This database may be located in any location and may even be remote from the computer 
network. The database 212 may be a relational database such as an ISQL provided by 
Oracle. 

[0032] The notification generator 214 analyzes the output of the event processor and 
determines, among other things, whether the document that is being interacted with is the 
most current document that is on the computer network. The notification generator may, 
in some instances, be coupled to the messenger 104 either directly, as indicated by dashed 
line 216, or through the event receiver 102, as indicated by dashed line 218. 

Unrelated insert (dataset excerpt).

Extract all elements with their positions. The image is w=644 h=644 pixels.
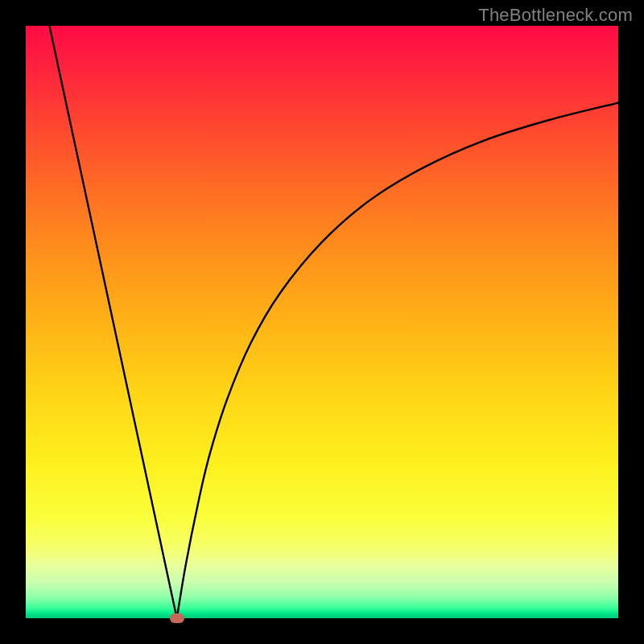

[0033] Fig. 3 shows an example of an optional "add-in" program that may be 
associated with each event creator in the system. That is, each event creator in the system 
may have extra portion that helps ensure that each interaction with a document is sent to 
the event receiver 102 (Fig. 1). In some instances, one add-in program may monitor all 
the activity of all event creators. In other instances, each event creator may have an 
individual add-in program associated with it. Of course, other permutations of the 
relations between the add-in programs and events creators are within the scope of the 
present invention and will be readily apparent to one of skill in the art. 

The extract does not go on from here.